Collected data:
------------------------------------

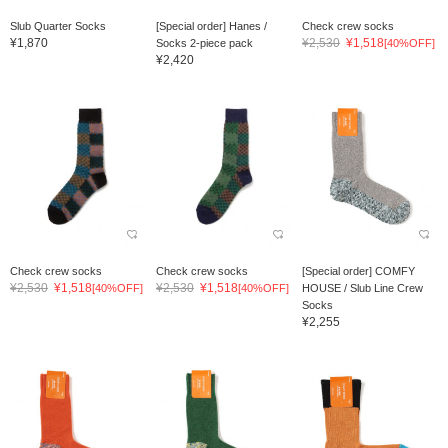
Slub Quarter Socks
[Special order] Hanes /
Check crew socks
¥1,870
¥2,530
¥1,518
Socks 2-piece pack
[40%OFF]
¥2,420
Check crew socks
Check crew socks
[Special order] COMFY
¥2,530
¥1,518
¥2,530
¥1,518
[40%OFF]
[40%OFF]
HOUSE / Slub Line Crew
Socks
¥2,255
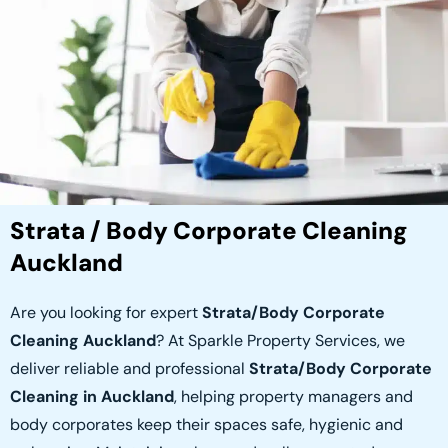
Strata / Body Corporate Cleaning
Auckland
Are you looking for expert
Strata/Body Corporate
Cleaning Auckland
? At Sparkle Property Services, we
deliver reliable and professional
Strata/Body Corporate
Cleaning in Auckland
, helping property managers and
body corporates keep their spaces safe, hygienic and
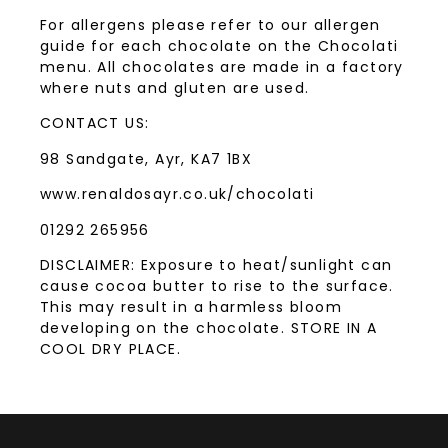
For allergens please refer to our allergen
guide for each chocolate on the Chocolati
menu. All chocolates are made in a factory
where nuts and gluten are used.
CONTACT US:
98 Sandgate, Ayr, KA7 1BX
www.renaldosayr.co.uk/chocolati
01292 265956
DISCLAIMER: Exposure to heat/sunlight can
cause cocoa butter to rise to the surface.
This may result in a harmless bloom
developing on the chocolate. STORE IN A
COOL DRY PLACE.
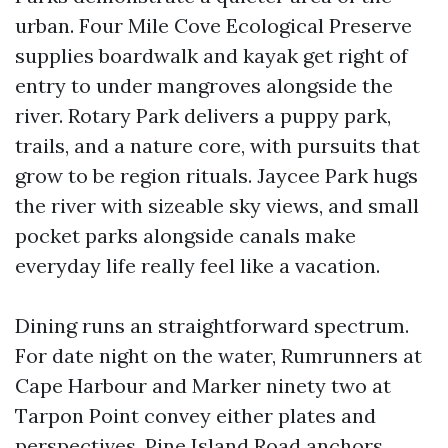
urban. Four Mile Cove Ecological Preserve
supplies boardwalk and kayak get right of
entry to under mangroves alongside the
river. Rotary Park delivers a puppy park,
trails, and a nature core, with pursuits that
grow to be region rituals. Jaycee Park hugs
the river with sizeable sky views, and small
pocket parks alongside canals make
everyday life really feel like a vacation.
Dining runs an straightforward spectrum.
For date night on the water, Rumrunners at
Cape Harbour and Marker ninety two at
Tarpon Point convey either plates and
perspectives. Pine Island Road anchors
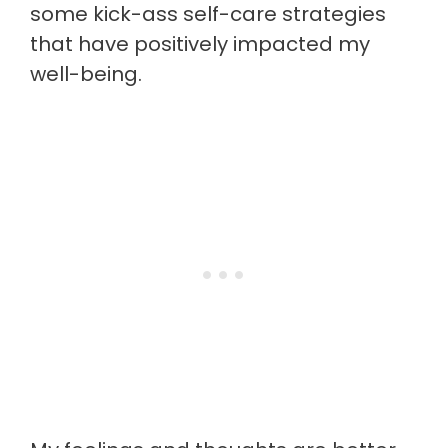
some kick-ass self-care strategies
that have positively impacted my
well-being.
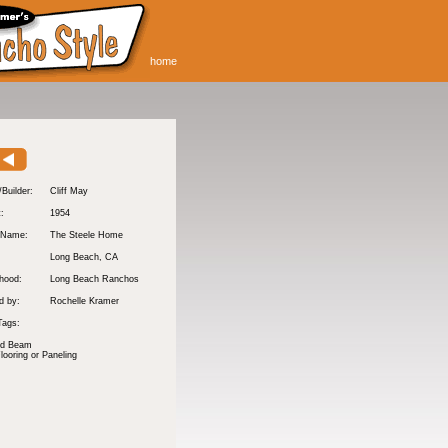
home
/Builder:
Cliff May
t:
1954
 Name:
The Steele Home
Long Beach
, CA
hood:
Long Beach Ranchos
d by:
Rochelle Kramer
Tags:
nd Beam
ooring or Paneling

------------------------------------

The records above must be output exactly, except for their pictures.

Slub Quarter Socks
[Special order] Hanes /
Check crew socks
¥1,870
¥2,530
¥1,518
Socks 2-piece pack
[40%OFF]
¥2,420
Check crew socks
Check crew socks
[Special order] COMFY
¥2,530
¥1,518
¥2,530
¥1,518
[40%OFF]
[40%OFF]
HOUSE / Slub Line Crew
Socks
¥2,255
Strata / Body Corporate Cleaning
Auckland
Are you looking for expert
Strata/Body Corporate
Cleaning Auckland
? At Sparkle Property Services, we
deliver reliable and professional
Strata/Body Corporate
Cleaning in Auckland
, helping property managers and
body corporates keep their spaces safe, hygienic and
For allergens please refer to our allergen
guide for each chocolate on the Chocolati
menu. All chocolates are made in a factory
where nuts and gluten are used.
CONTACT US:
98 Sandgate, Ayr, KA7 1BX
www.renaldosayr.co.uk/chocolati
01292 265956
DISCLAIMER: Exposure to heat/sunlight can
cause cocoa butter to rise to the surface.
This may result in a harmless bloom
developing on the chocolate. STORE IN A
COOL DRY PLACE.
urban. Four Mile Cove Ecological Preserve
supplies boardwalk and kayak get right of
entry to under mangroves alongside the
river. Rotary Park delivers a puppy park,
trails, and a nature core, with pursuits that
grow to be region rituals. Jaycee Park hugs
the river with sizeable sky views, and small
pocket parks alongside canals make
everyday life really feel like a vacation.
Dining runs an straightforward spectrum.
For date night on the water, Rumrunners at
Cape Harbour and Marker ninety two at
Tarpon Point convey either plates and
perspectives. Pine Island Road anchors
some kick-ass self-care strategies
that have positively impacted my
well-being.
home
/Builder:
Cliff May
t:
1954
 Name:
The Steele Home
Long Beach
, CA
hood:
Long Beach Ranchos
d by:
Rochelle Kramer
Tags:
nd Beam
ooring or Paneling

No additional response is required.